▸ **PROBLEM REQUIREMENTS**
Set every line of the data down again exactly, and keep the pictures out.
+===+
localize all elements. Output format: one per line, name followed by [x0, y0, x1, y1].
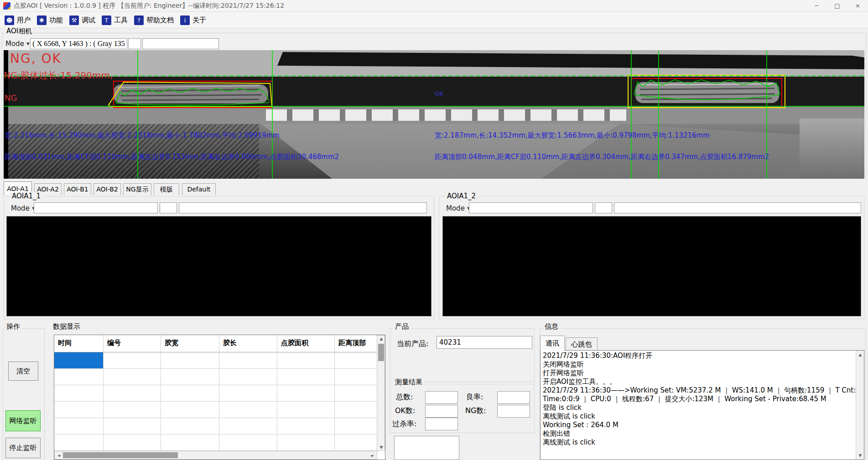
camera-mode-dropdown[interactable]: Mode ▼ [5, 39, 30, 49]
yield-rate-field[interactable] [497, 391, 530, 404]
selected-cell[interactable] [54, 352, 104, 369]
menu-item-about[interactable]: i 关于 [179, 13, 212, 27]
total-count-label: 总数: [396, 393, 413, 402]
user-icon: ☻ [5, 16, 14, 25]
scroll-left-icon[interactable]: ◄ [56, 453, 62, 458]
network-listen-button[interactable]: 网络监听 [5, 410, 41, 431]
menubar: ☻ 用户 ✱ 功能 ⚒ 调试 T 工具 ? 帮助文档 i 关于 [0, 12, 868, 28]
table-row[interactable] [54, 434, 377, 451]
window-title: 点胶AOI [ Version : 1.0.0.9 ] 程序 【当前用户: En… [14, 2, 284, 10]
scroll-down-icon[interactable]: ▼ [377, 445, 385, 450]
about-icon: i [180, 16, 190, 25]
product-group-label: 产品 [393, 323, 411, 331]
data-display-label: 数据显示 [51, 323, 82, 331]
overlay-right-stats-line2: 距离顶部0.048mm,距离CF层0.110mm,距离左边界0.304mm,距离… [435, 153, 769, 161]
table-row[interactable] [54, 369, 377, 385]
menu-item-debug[interactable]: ⚒ 调试 [68, 13, 101, 27]
stop-listen-button[interactable]: 停止监听 [5, 438, 41, 458]
current-product-field[interactable]: 40231 [437, 336, 532, 349]
overkill-rate-field[interactable] [425, 418, 458, 430]
panel-right-field1[interactable] [469, 202, 593, 213]
hscroll-thumb[interactable] [63, 452, 178, 458]
tab-default[interactable]: Default [182, 183, 216, 195]
menu-item-help[interactable]: ? 帮助文档 [133, 13, 179, 27]
overlay-right-stats-line1: 宽:2.187mm,长:14.352mm,最大胶宽:1.5663mm,最小:0.… [435, 131, 710, 140]
table-vscrollbar[interactable]: ▲ ▼ [377, 335, 385, 451]
column-header-distance-top[interactable]: 距离顶部 [335, 335, 377, 352]
scroll-up-icon[interactable]: ▲ [856, 352, 864, 357]
panel-left-label: AOIA1_1 [10, 192, 42, 200]
table-row[interactable] [54, 402, 377, 418]
camera-field-small[interactable] [128, 38, 141, 49]
camera-field-wide[interactable] [142, 38, 219, 49]
maximize-button[interactable]: □ [827, 0, 847, 12]
menu-item-function[interactable]: ✱ 功能 [36, 13, 68, 27]
menu-item-tools[interactable]: T 工具 [101, 13, 133, 27]
log-line: 登陆 is click [543, 403, 862, 412]
debug-hammer-icon: ⚒ [69, 16, 79, 25]
log-line: 检测出错 [543, 429, 862, 438]
results-group-label: 测量结果 [393, 378, 424, 386]
panel-right-mode-dropdown[interactable]: Mode ▼ [446, 203, 470, 213]
help-icon: ? [134, 16, 144, 25]
column-header-id[interactable]: 编号 [104, 335, 161, 352]
total-count-field[interactable] [425, 391, 458, 404]
ng-count-label: NG数: [465, 406, 486, 416]
column-header-glue-width[interactable]: 胶宽 [161, 335, 219, 352]
overkill-rate-label: 过杀率: [392, 419, 416, 429]
column-header-glue-area[interactable]: 点胶面积 [277, 335, 335, 352]
clear-button[interactable]: 清空 [8, 362, 38, 381]
operation-group-label: 操作 [5, 323, 22, 331]
tab-ng-display[interactable]: NG显示 [123, 183, 151, 195]
app-window: 点胶AOI [ Version : 1.0.0.9 ] 程序 【当前用户: En… [0, 0, 868, 460]
log-line: 打开网络监听 [543, 369, 862, 377]
panel-left-image-canvas[interactable] [6, 216, 431, 316]
panel-right-field3[interactable] [614, 202, 861, 213]
scroll-right-icon[interactable]: ► [369, 453, 376, 458]
tab-heartbeat[interactable]: 心跳包 [566, 337, 598, 351]
column-header-time[interactable]: 时间 [54, 335, 104, 352]
scroll-up-icon[interactable]: ▲ [377, 336, 385, 341]
log-line: 离线测试 is click [543, 412, 862, 421]
tab-aoi-b2[interactable]: AOI-B2 [94, 183, 121, 195]
tab-communication[interactable]: 通讯 [540, 336, 565, 351]
titlebar: 点胶AOI [ Version : 1.0.0.9 ] 程序 【当前用户: En… [0, 0, 868, 12]
panel-left-field2[interactable] [160, 202, 177, 213]
table-hscrollbar[interactable]: ◄ ► [54, 451, 377, 460]
scroll-down-icon[interactable]: ▼ [856, 453, 864, 458]
tab-aoi-b1[interactable]: AOI-B1 [64, 183, 91, 195]
table-row[interactable] [54, 418, 377, 434]
panel-right-image-canvas[interactable] [442, 216, 861, 316]
ok-count-field[interactable] [425, 405, 458, 418]
overlay-ng-reason: NG:胶体过长:15.290mm, [4, 69, 113, 82]
communication-log[interactable]: 2021/7/29 11:36:30:AOI程序打开关闭网络监听打开网络监听开启… [540, 350, 864, 460]
overlay-left-stats-line2: 距离顶部0.031mm,距离CF层0.110mm,距离左边界0.153mm,距离… [5, 153, 339, 161]
overlay-left-stats-line1: 宽:2.216mm,长:15.290mm,最大胶宽:2.2218mm,最小:1.… [5, 131, 280, 140]
log-line: 2021/7/29 11:36:30:AOI程序打开 [543, 351, 862, 360]
panel-left-mode-dropdown[interactable]: Mode ▼ [11, 203, 35, 213]
menu-item-user[interactable]: ☻ 用户 [4, 13, 36, 27]
log-vscrollbar[interactable]: ▲ ▼ [856, 351, 864, 460]
camera-image[interactable]: NG, OK NG:胶体过长:15.290mm, NG OK 宽:2.216mm… [4, 50, 864, 179]
overlay-ok-label: OK [435, 90, 443, 97]
table-row[interactable] [54, 352, 377, 369]
log-line: 开启AOI监控工具。。。 [543, 377, 862, 386]
panel-left-field1[interactable] [34, 202, 158, 213]
panel-right-label: AOIA1_2 [445, 192, 478, 200]
log-line: 离线测试 is click [543, 438, 862, 447]
info-group-label: 信息 [543, 323, 560, 331]
minimize-button[interactable]: ─ [806, 0, 827, 12]
panel-left-field3[interactable] [179, 202, 427, 213]
tab-template[interactable]: 模版 [154, 183, 179, 195]
yield-rate-label: 良率: [466, 393, 483, 402]
close-button[interactable]: × [847, 0, 868, 12]
table-row[interactable] [54, 385, 377, 402]
vscroll-thumb[interactable] [378, 344, 384, 361]
log-line: Time:0:0:9 ｜ CPU:0 ｜ 线程数:67 ｜ 提交大小:123M … [543, 395, 862, 403]
results-list-box[interactable] [394, 436, 459, 460]
panel-right-field2[interactable] [595, 202, 612, 213]
log-line: Working Set : 264.0 M [543, 421, 862, 429]
data-table: 时间 编号 胶宽 胶长 点胶面积 距离顶部 [54, 335, 385, 460]
column-header-glue-length[interactable]: 胶长 [219, 335, 277, 352]
ng-count-field[interactable] [497, 405, 530, 418]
+===+
▸ **TASK RESPONSE**
localize all elements. Output format: one per line, name followed by [x0, y0, x1, y1].
camera-mode-dropdown[interactable]: Mode ▼ [5, 39, 30, 49]
yield-rate-field[interactable] [497, 391, 530, 404]
selected-cell[interactable] [54, 352, 104, 369]
menu-item-about[interactable]: i 关于 [179, 13, 212, 27]
total-count-label: 总数: [396, 393, 413, 402]
user-icon: ☻ [5, 16, 14, 25]
scroll-left-icon[interactable]: ◄ [56, 453, 62, 458]
network-listen-button[interactable]: 网络监听 [5, 410, 41, 431]
menubar: ☻ 用户 ✱ 功能 ⚒ 调试 T 工具 ? 帮助文档 i 关于 [0, 12, 868, 28]
table-row[interactable] [54, 434, 377, 451]
window-title: 点胶AOI [ Version : 1.0.0.9 ] 程序 【当前用户: En… [14, 2, 284, 10]
scroll-down-icon[interactable]: ▼ [377, 445, 385, 450]
about-icon: i [180, 16, 190, 25]
product-group-label: 产品 [393, 323, 411, 331]
data-display-label: 数据显示 [51, 323, 82, 331]
overlay-right-stats-line2: 距离顶部0.048mm,距离CF层0.110mm,距离左边界0.304mm,距离… [435, 153, 769, 161]
table-row[interactable] [54, 369, 377, 385]
menu-item-debug[interactable]: ⚒ 调试 [68, 13, 101, 27]
stop-listen-button[interactable]: 停止监听 [5, 438, 41, 458]
current-product-field[interactable]: 40231 [437, 336, 532, 349]
overkill-rate-field[interactable] [425, 418, 458, 430]
panel-right-field1[interactable] [469, 202, 593, 213]
hscroll-thumb[interactable] [63, 452, 178, 458]
tab-default[interactable]: Default [182, 183, 216, 195]
menu-item-help[interactable]: ? 帮助文档 [133, 13, 179, 27]
overlay-right-stats-line1: 宽:2.187mm,长:14.352mm,最大胶宽:1.5663mm,最小:0.… [435, 131, 710, 140]
table-vscrollbar[interactable]: ▲ ▼ [377, 335, 385, 451]
column-header-distance-top[interactable]: 距离顶部 [335, 335, 377, 352]
scroll-up-icon[interactable]: ▲ [856, 352, 864, 357]
panel-left-label: AOIA1_1 [10, 192, 42, 200]
table-row[interactable] [54, 402, 377, 418]
camera-field-small[interactable] [128, 38, 141, 49]
camera-field-wide[interactable] [142, 38, 219, 49]
maximize-button[interactable]: □ [827, 0, 847, 12]
menu-item-function[interactable]: ✱ 功能 [36, 13, 68, 27]
menu-item-tools[interactable]: T 工具 [101, 13, 133, 27]
log-line: 登陆 is click [543, 403, 862, 412]
debug-hammer-icon: ⚒ [69, 16, 79, 25]
log-line: 检测出错 [543, 429, 862, 438]
results-group-label: 测量结果 [393, 378, 424, 386]
panel-right-mode-dropdown[interactable]: Mode ▼ [446, 203, 470, 213]
help-icon: ? [134, 16, 144, 25]
column-header-id[interactable]: 编号 [104, 335, 161, 352]
total-count-field[interactable] [425, 391, 458, 404]
ng-count-label: NG数: [465, 406, 486, 416]
column-header-glue-width[interactable]: 胶宽 [161, 335, 219, 352]
overkill-rate-label: 过杀率: [392, 419, 416, 429]
column-header-glue-area[interactable]: 点胶面积 [277, 335, 335, 352]
clear-button[interactable]: 清空 [8, 362, 38, 381]
operation-group-label: 操作 [5, 323, 22, 331]
tab-ng-display[interactable]: NG显示 [123, 183, 151, 195]
app-window: 点胶AOI [ Version : 1.0.0.9 ] 程序 【当前用户: En… [0, 0, 868, 460]
log-line: 打开网络监听 [543, 369, 862, 377]
panel-left-image-canvas[interactable] [6, 216, 431, 316]
panel-right-field3[interactable] [614, 202, 861, 213]
scroll-right-icon[interactable]: ► [369, 453, 376, 458]
tab-heartbeat[interactable]: 心跳包 [566, 337, 598, 351]
column-header-time[interactable]: 时间 [54, 335, 104, 352]
scroll-up-icon[interactable]: ▲ [377, 336, 385, 341]
log-line: 离线测试 is click [543, 412, 862, 421]
tab-aoi-b2[interactable]: AOI-B2 [94, 183, 121, 195]
tab-communication[interactable]: 通讯 [540, 336, 565, 351]
titlebar: 点胶AOI [ Version : 1.0.0.9 ] 程序 【当前用户: En… [0, 0, 868, 12]
panel-left-field2[interactable] [160, 202, 177, 213]
table-hscrollbar[interactable]: ◄ ► [54, 451, 377, 460]
scroll-down-icon[interactable]: ▼ [856, 453, 864, 458]
tab-aoi-b1[interactable]: AOI-B1 [64, 183, 91, 195]
table-row[interactable] [54, 418, 377, 434]
panel-right-image-canvas[interactable] [442, 216, 861, 316]
ok-count-field[interactable] [425, 405, 458, 418]
overlay-ng-reason: NG:胶体过长:15.290mm, [4, 69, 113, 82]
communication-log[interactable]: 2021/7/29 11:36:30:AOI程序打开关闭网络监听打开网络监听开启… [540, 350, 864, 460]
overlay-left-stats-line2: 距离顶部0.031mm,距离CF层0.110mm,距离左边界0.153mm,距离… [5, 153, 339, 161]
overlay-left-stats-line1: 宽:2.216mm,长:15.290mm,最大胶宽:2.2218mm,最小:1.… [5, 131, 280, 140]
log-line: 2021/7/29 11:36:30:AOI程序打开 [543, 351, 862, 360]
panel-left-mode-dropdown[interactable]: Mode ▼ [11, 203, 35, 213]
menu-item-user[interactable]: ☻ 用户 [4, 13, 36, 27]
log-vscrollbar[interactable]: ▲ ▼ [856, 351, 864, 460]
camera-image[interactable]: NG, OK NG:胶体过长:15.290mm, NG OK 宽:2.216mm… [4, 50, 864, 179]
overlay-ok-label: OK [435, 90, 443, 97]
table-row[interactable] [54, 352, 377, 369]
log-line: 开启AOI监控工具。。。 [543, 377, 862, 386]
panel-left-field1[interactable] [34, 202, 158, 213]
panel-right-label: AOIA1_2 [445, 192, 478, 200]
log-line: 离线测试 is click [543, 438, 862, 447]
info-group-label: 信息 [543, 323, 560, 331]
minimize-button[interactable]: ─ [806, 0, 827, 12]
panel-left-field3[interactable] [179, 202, 427, 213]
tab-template[interactable]: 模版 [154, 183, 179, 195]
yield-rate-label: 良率: [466, 393, 483, 402]
close-button[interactable]: × [847, 0, 868, 12]
table-row[interactable] [54, 385, 377, 402]
vscroll-thumb[interactable] [378, 344, 384, 361]
log-line: Time:0:0:9 ｜ CPU:0 ｜ 线程数:67 ｜ 提交大小:123M … [543, 395, 862, 403]
results-list-box[interactable] [394, 436, 459, 460]
panel-right-field2[interactable] [595, 202, 612, 213]
log-line: Working Set : 264.0 M [543, 421, 862, 429]
data-table: 时间 编号 胶宽 胶长 点胶面积 距离顶部 [54, 335, 385, 460]
column-header-glue-length[interactable]: 胶长 [219, 335, 277, 352]
ng-count-field[interactable] [497, 405, 530, 418]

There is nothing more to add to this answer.